そんな安堵感からか「うーん……」と唸るゼスに対し、
「なにもないのか? ないなら、気も済んだろうしもういいだろ」
と国樹はフロアに降り、少しだけ近づいた。
「タガロ手伝ってくんなかったーなんなのさーなんかあるかもしんなかったのにー」
ゼスは振り返り、ムスッとしてみせたが、
「なかったんだろ? 手伝ってたら無意味に体力を消費してるとこだったよ」
国樹軽く頭を掻いてから、両手を広げ答えていた。
ゼスは不満を顔に出し口を尖らせるが、国樹にすれば一安心といったところだ。
あの箱に仕掛けがあるのは間違いない。
だがそれほど危険でもないらしい。
ゼスにあれだけやられて暴れないのだ。
とするとトラップの類でもないか。
調査団の連中は一体あの箱になにをしたのだ?
それともやはり、嘘だったのか。
真偽の程はともかく、これで予定に変更はなくなった。今さっきゼスの勘が外れたばかりだが、宝石のこともある。時間が許す限りこの塔を調べたい。
国樹は頑丈さだけが取り柄の腕時計に目を落とし、それから塔の外を見た。草原はまだ明るい。しかしここらの治安を考えれば日暮れ前までには出た方がいいだろう。
以降自分が出来ることは基本ないので、ゼスの勘に頼って……そうは時間もかかるまい。引き際を間違えずに一仕事だ。

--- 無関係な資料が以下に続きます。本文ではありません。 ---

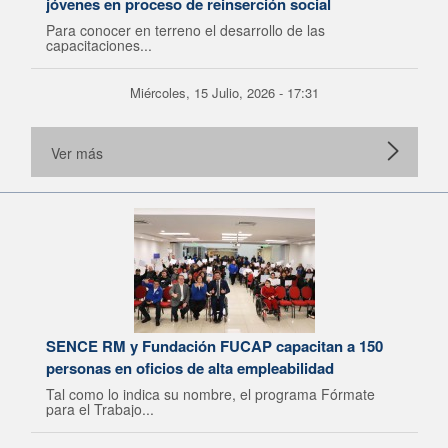
jóvenes en proceso de reinserción social
Para conocer en terreno el desarrollo de las
capacitaciones...
Miércoles, 15 Julio, 2026 - 17:31
Ver más
SENCE RM y Fundación FUCAP capacitan a 150
personas en oficios de alta empleabilidad
Tal como lo indica su nombre, el programa Fórmate
para el Trabajo...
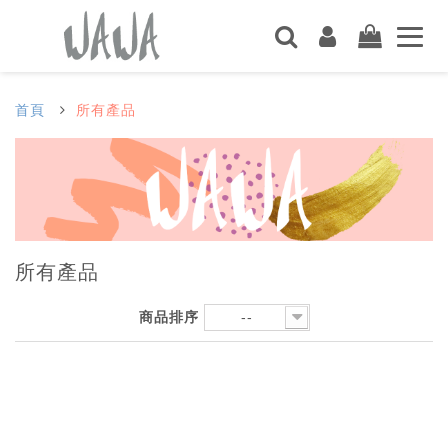
首頁
所有產品
所有產品
商品排序
--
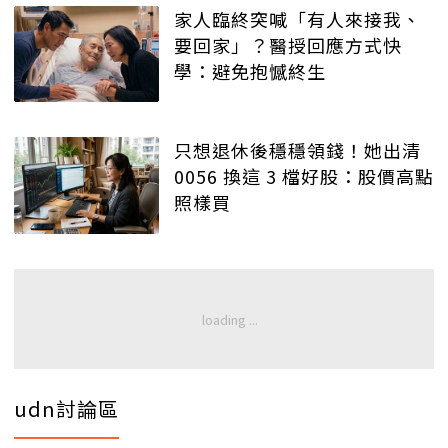
家人臨終突喊「有人來接我、
要回家」？醫授回應方式快
學：避免抱憾終生
只想退休後穩穩領錢！她出清
0056 換這 3 檔好股：股價高點
照樣買
udn討論區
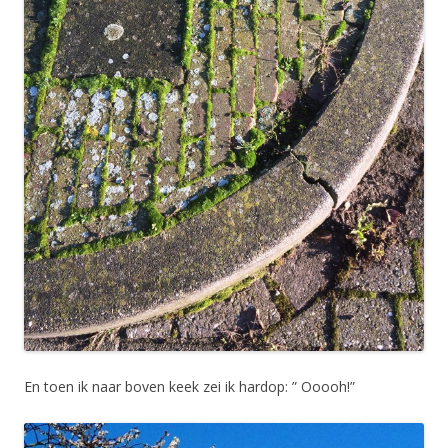
En toen ik naar boven keek zei ik hardop: ” Ooooh!”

「ゼス、行くぞ。もう一度全階見て回ろう。少しでも収穫がないと正直寂しい」
リストバンドを取り出し、汗を拭きながら声をかける。ゼスの耳にも届いたようで、一度はこちらを振り向いた。だが時を同じく、ゼスの前にある箱もザラリと音を立て、反応したのは計算外だ。

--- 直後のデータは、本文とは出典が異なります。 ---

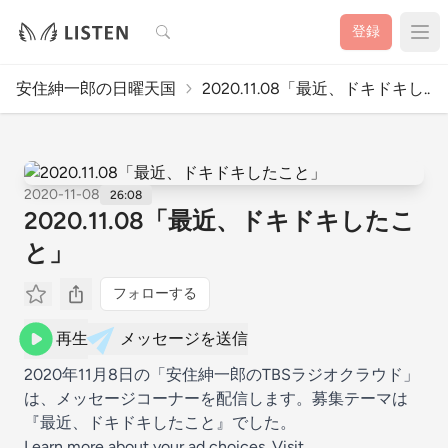
検索
登録
安住紳一郎の日曜天国
2020.11.08「最近、ドキドキし..
2020-11-08
26:08
2020.11.08「最近、ドキドキしたこ
と」
フォローする
再生
メッセージを送信
2020年11月8日の「安住紳一郎のTBSラジオクラウド」
は、メッセージコーナーを配信します。募集テーマは
『最近、ドキドキしたこと』でした。
Learn more about your ad choices. Visit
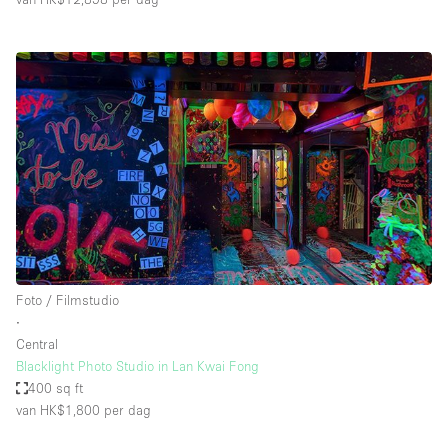
Foto / Filmstudio
∙
Central
Blacklight Photo Studio in Lan Kwai Fong
400 sq ft
van HK$1,800
per dag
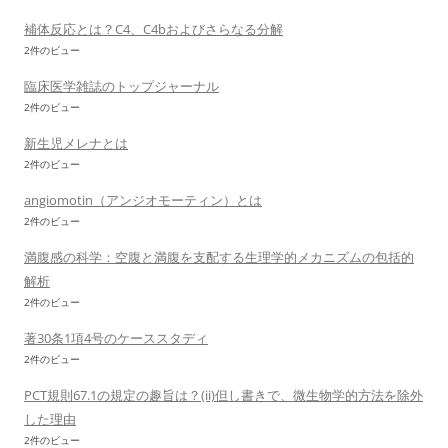
補体反応とは？C4、C4bおよびさらなる分解
2件のビュー
臨床医学雑誌のトップジャーナル
2件のビュー
新生児メレナとは
2件のビュー
angiomotin（アンジオモーティン）とは
2件のビュー
満腹感の科学：空腹と満腹を支配する生理学的メカニズムの包括的
解析
2件のビュー
著30条1項4号のケーススタディ
2件のビュー
PCT規則67.1の規定の趣旨は？(ii)但し書きで、微生物学的方法を除外
した理由
2件のビュー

安堵し完全に頭を切り替えていた国樹が、固まったのは言うまでもない。
それでもパニックに陥らず、重心を後ろにかけいつでも逃げられる態勢を取っていた。一方ゼスと箱は身振り手振りを交え、なにかしら意思の疎通を試みているように見える。
このインチキエスパーは箱とコミュニケーションを取るつもりなのか!?
出来たとしてもそれ必要か!?
という国樹の困惑と憤りは、
「タガロ、宝箱が話したいって言ってるよ」
『グガ、ギガガガ、ゴゴ』
という意味不明な異音と、ズザザザという箱が移動する音に完全に飲み込まれた。国樹とゼスと箱の距離は徐々に、しかし着実に詰められていく。